- WHAT THE TASK REQUIRES -
Look below for the line that has "junto al cual". Set down the lines from there through the line that has "cuando tengamos la", exactly as written.

○ ○ ○ ○ ○

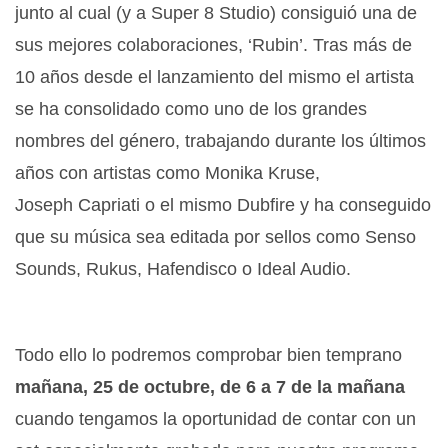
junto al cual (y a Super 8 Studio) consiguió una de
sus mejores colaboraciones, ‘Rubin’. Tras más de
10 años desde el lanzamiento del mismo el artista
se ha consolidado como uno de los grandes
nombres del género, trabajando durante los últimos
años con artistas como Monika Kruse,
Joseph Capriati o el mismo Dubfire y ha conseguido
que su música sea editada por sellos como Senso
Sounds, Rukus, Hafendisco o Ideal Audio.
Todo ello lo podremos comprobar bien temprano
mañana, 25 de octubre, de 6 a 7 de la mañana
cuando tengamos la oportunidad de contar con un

○ ○ ○ ○ ○

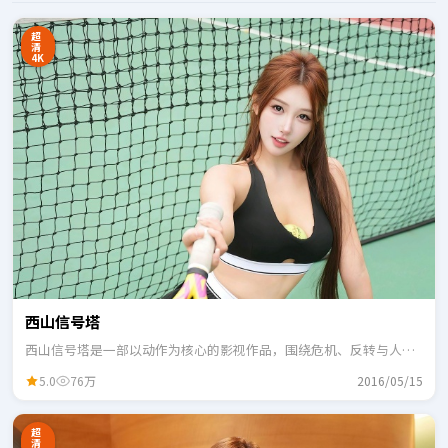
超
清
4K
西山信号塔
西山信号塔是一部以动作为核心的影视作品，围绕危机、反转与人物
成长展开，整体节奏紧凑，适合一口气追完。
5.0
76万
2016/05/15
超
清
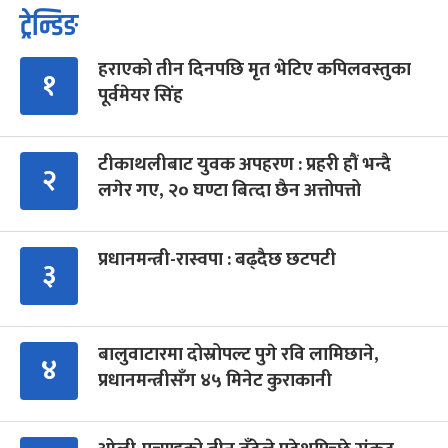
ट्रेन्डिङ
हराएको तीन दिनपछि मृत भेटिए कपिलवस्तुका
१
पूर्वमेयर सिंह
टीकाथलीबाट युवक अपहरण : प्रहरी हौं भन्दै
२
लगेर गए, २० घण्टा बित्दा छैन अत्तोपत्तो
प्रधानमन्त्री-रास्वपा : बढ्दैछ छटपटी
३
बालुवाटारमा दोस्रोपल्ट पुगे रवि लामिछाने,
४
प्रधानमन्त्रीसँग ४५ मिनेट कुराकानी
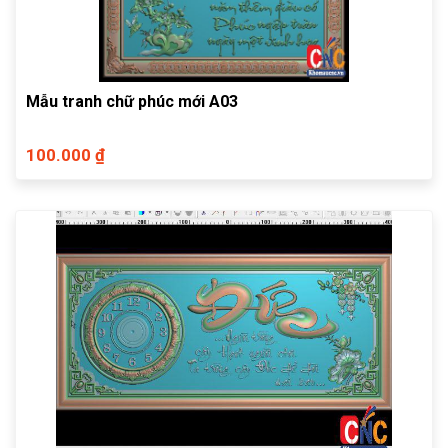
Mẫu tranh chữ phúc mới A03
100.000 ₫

○ ○ ○ ○ ○

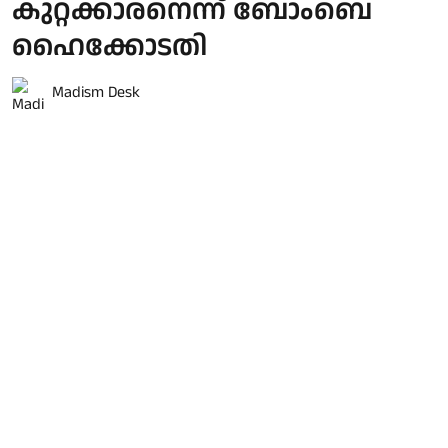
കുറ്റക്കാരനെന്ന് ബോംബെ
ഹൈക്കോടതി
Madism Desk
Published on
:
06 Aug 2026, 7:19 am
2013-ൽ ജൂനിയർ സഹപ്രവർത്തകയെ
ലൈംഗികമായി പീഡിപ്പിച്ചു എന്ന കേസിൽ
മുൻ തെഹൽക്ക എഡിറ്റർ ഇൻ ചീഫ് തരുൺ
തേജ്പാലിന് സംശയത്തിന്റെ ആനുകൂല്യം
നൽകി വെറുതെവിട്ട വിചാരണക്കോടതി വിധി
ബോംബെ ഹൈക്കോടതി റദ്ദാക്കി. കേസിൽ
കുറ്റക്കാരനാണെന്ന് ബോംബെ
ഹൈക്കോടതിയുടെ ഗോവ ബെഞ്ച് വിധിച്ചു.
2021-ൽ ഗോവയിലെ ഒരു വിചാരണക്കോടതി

○ ○ ○ ○ ○

- ANSWER SECTION -
junto al cual (y a Super 8 Studio) consiguió una de
sus mejores colaboraciones, ‘Rubin’. Tras más de
10 años desde el lanzamiento del mismo el artista
se ha consolidado como uno de los grandes
nombres del género, trabajando durante los últimos
años con artistas como Monika Kruse,
Joseph Capriati o el mismo Dubfire y ha conseguido
que su música sea editada por sellos como Senso
Sounds, Rukus, Hafendisco o Ideal Audio.
Todo ello lo podremos comprobar bien temprano
mañana, 25 de octubre, de 6 a 7 de la mañana
cuando tengamos la oportunidad de contar con un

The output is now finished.